The current challenge to the E.P.A.’s power-plant rule once again thrusts the role of the states front and center. Principles of states’ rights and responsibilities are at the core of the agency’s approach. The E.P.A. has granted maximum flexibility to states to make the emissions reductions in ways tailored to address their specific circumstances.

Given the explicit deference to state authority embedded in the Clean Air Act, the charge by opponents that this rule amounts to “one of the most aggressive executive branch power grabs,” as one state attorney general put it, simply ignores the law and its success over 45 years.

That law, passed long before climate change had emerged as a looming catastrophe, may not be the ideal tool to address this daunting challenge. But Congress’s failure to take any meaningful action requires the E.P.A. to act with the only tool it has — the Clean Air Act. Once the agency determined that carbon dioxide posed a risk to public health, as it did in 2009, the agency was required to act to reduce that risk, under a 2007 Supreme Court ruling.

The debate about whether the climate is changing is over. The consequences will be drastic if the United States and other countries do nothing. Climate change has no boundaries. It confronts all of us with the reality that what happens anywhere on the planet can affect all of us everywhere.

The actions this country is taking to reduce greenhouse gases exemplify American exceptionalism. Our leadership is indispensable to international progress. Failure to accept and assert that responsibility guarantees that future generations of Americans will face a world markedly different from today’s and bear a cost far in excess of addressing the challenge now.

William D. Ruckelshaus was administrator of the Environmental Protection Agency under Presidents Richard M. Nixon and Ronald Reagan; William K. Reilly was the agency’s administrator under President George H.W. Bush.

CaliforniaGeo response—

Ruckelshaus and Reilly were there in the beginning, when our federal government got busy protecting the population from toxic pollutants in land, water, and air.  Congress (then, too) was perpetuating the will of business interests over that of citizens.

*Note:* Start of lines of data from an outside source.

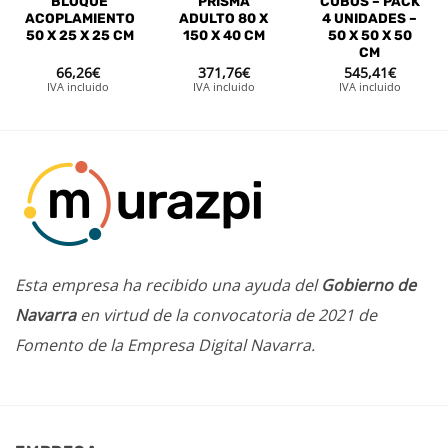
BLOQUE
PRISMA
CUBOS – PACK
ACOPLAMIENTO
ADULTO 80 X
4 UNIDADES –
50 X 25 X 25 CM
150 X 40 CM
50 X 50 X 50
CM
66,26
€
371,76
€
545,41
€
IVA incluido
IVA incluido
IVA incluido
Esta empresa ha recibido una ayuda del
Gobierno de
Navarra
en virtud de la convocatoria de 2021 de
Fomento de la Empresa Digital Navarra.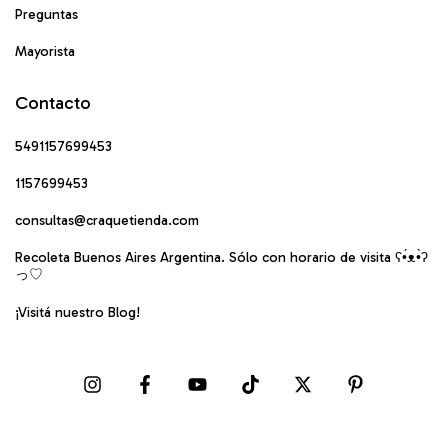
Preguntas
Mayorista
Contacto
5491157699453
1157699453
consultas@craquetienda.com
Recoleta Buenos Aires Argentina. Sólo con horario de visita ʕ•́ᴥ•̀ʔ
っ♡
¡Visitá nuestro Blog!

As the authors point out, toxicity to humans was the threat long before we were acquainted with the global reach of climate change.  Now that our choices are clear as to how to combat climate change, carbon-based businesses try the same fear mongering as historic corporate interests: auto manufacturing—(seat belts and catalytic converters make cars too expensive), tobacco companies—(erosion of personal liberty to smoke despite cancer cause uncertainty), and oil companies—(why remain at the whim of OPEC’s next embargo?)

Political leverage has been applied to perpetuate certain business models, no matter what the environmental and social costs.  Climate change is like compounding interest—it gets more powerful over time, but the impact of a dollar in year 1 is far more powerful than a dollar in year 30.  Politics has prevailed over common sense and scientific certainty.  Ruckelshaus and Reilly know this, and have de-bunked the fear appeal of the self-interested parties who like burning coal with abandon.

Renewable thermal energy from the earth and radiation energy from the sun have always been our best bet, and these days, the infrastructure to capture it is cheaper than ever.

There is no downside to expanding the use of renewables.  The energy extraction industries of coal and other fossil fuels create more greenhouse gas and pollutants, reward an outdated business model, and threaten our economic and political security in the future with an expanding list of climate change disruptions.  Geo heat pumps can stop combustion, lower electric grid loads, save water, and keep us from the “heat island” effect of thermal power plants and conventional air conditioners.  They can be installed anywhere in the world to render these benefits and that process ought to accelerate!